For her July 2016 cover story, ‘Hostile Climate,’ Nikita Saxena, the web editor at The Caravan, investigated the allegations against Pachauri. Saxena’s reporting suggested that TERI, as an organisation, had played a key role in enabling Pachauri’s actions, consequently shielding him from persecution. If the director general had been brazen in his behaviour, Saxena wrote, the combined responses of hundreds of employees had fostered an environment in which he could get away with it. In the following extract from the story, Saxena recounts how the ICC conducted its inquiry, and how the treatment meted out to both the complainant and the women who comprised the committee was indicative of TERI’s unwillingness to hold Pachauri accountable.
As part of her complaint against Pachauri, the former TERI researcher submitted to the police copies of thousands of emails, SMSes and WhatsApp messages that she alleged he had sent her. Together, they present a picture of the suffocating harassment she says Pachauri subjected her to.
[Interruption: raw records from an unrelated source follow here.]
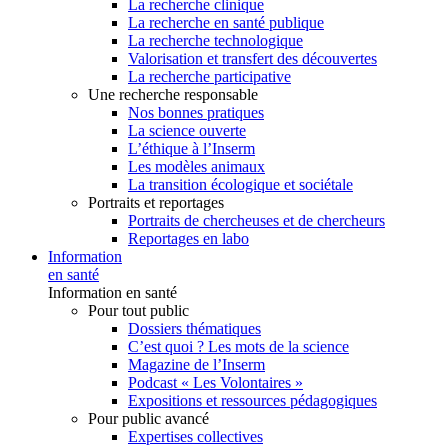
La recherche clinique
La recherche en santé publique
La recherche technologique
Valorisation et transfert des découvertes
La recherche participative
Une recherche responsable
Nos bonnes pratiques
La science ouverte
L’éthique à l’Inserm
Les modèles animaux
La transition écologique et sociétale
Portraits et reportages
Portraits de chercheuses et de chercheurs
Reportages en labo
Information
en santé
Information en santé
Pour tout public
Dossiers thématiques
C’est quoi ? Les mots de la science
Magazine de l’Inserm
Podcast « Les Volontaires »
Expositions et ressources pédagogiques
Pour public avancé
Expertises collectives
Pachauri sends her poems, professes his desperate love for her, chides her for not accepting his affections, and declares that he will punish himself. At 9.53 pm on 1 October 2013, he wrote to her that “every breath of mine has you at the centre.” Later the same day, he told her that “just to prove how much I love you, I shall go on a fast after the cricket match tomorrow. I will break the fast only when you tell me that you believe I love you with sincerity and unfathomable depth.” To him, she wrote, “I do believe you and you know it but I felt a little violated. Please you are not to grab me and or kiss me.”
In other messages, Pachauri himself refers to his physical advances towards the complainant. “Even when I ‘grabbed your body,’” he wrote in an email on 14 November 2013, “I had my left hand over your right breast. Did I make even the slightest attempt to hold it in my hand or fondle you there?”